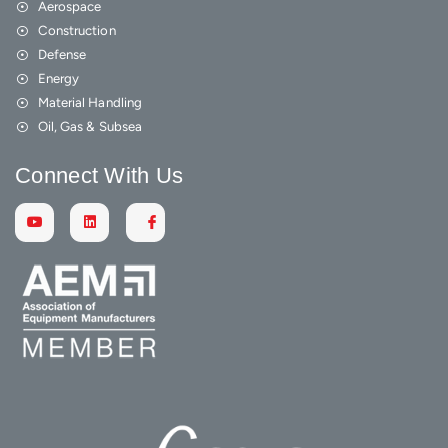
Aerospace
Construction
Defense
Energy
Material Handling
Oil, Gas & Subsea
Connect With Us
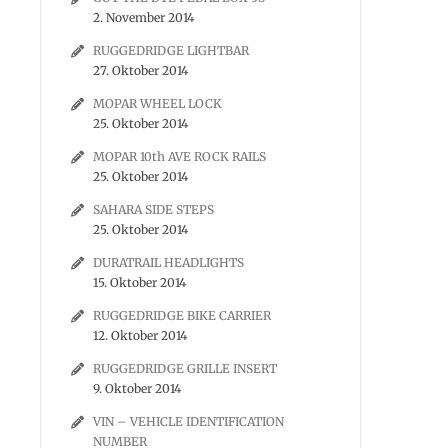
2. November 2014
RUGGEDRIDGE LIGHTBAR
27. Oktober 2014
MOPAR WHEEL LOCK
25. Oktober 2014
MOPAR 10th AVE ROCK RAILS
25. Oktober 2014
SAHARA SIDE STEPS
25. Oktober 2014
DURATRAIL HEADLIGHTS
15. Oktober 2014
RUGGEDRIDGE BIKE CARRIER
12. Oktober 2014
RUGGEDRIDGE GRILLE INSERT
9. Oktober 2014
VIN – VEHICLE IDENTIFICATION
NUMBER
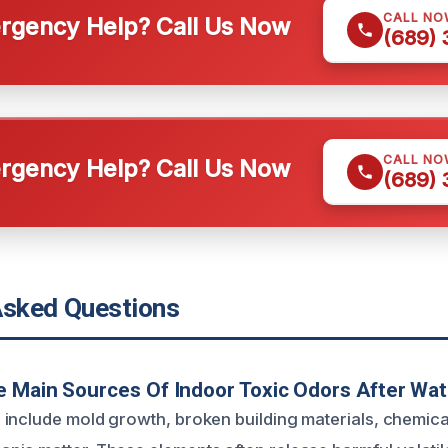
CALL NO
gency Help? Call Us Now
(689)
CALL NO
gency Help? Call Us Now
(689)
Asked Questions
e Main Sources Of Indoor Toxic Odors After Wa
include mold growth, broken building materials, chemica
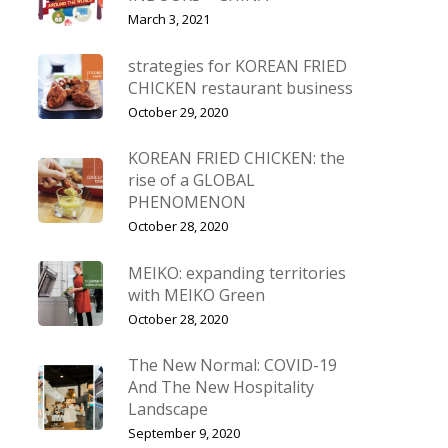
March 3, 2021
strategies for KOREAN FRIED
CHICKEN restaurant business
October 29, 2020
KOREAN FRIED CHICKEN: the
rise of a GLOBAL
PHENOMENON
October 28, 2020
MEIKO: expanding territories
with MEIKO Green
October 28, 2020
The New Normal: COVID-19
And The New Hospitality
Landscape
September 9, 2020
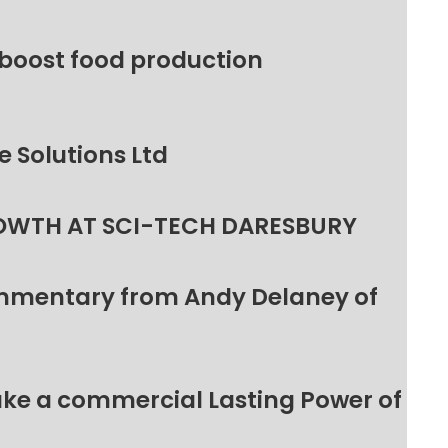
 boost food production
 Solutions Ltd
OWTH AT SCI-TECH DARESBURY
ommentary from Andy Delaney of
make a commercial Lasting Power of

#### [Work to complete]
The result should be every line that contains "FRIED", copied from the entries.

#### [Completed exercise]
strategies for KOREAN FRIED
KOREAN FRIED CHICKEN: the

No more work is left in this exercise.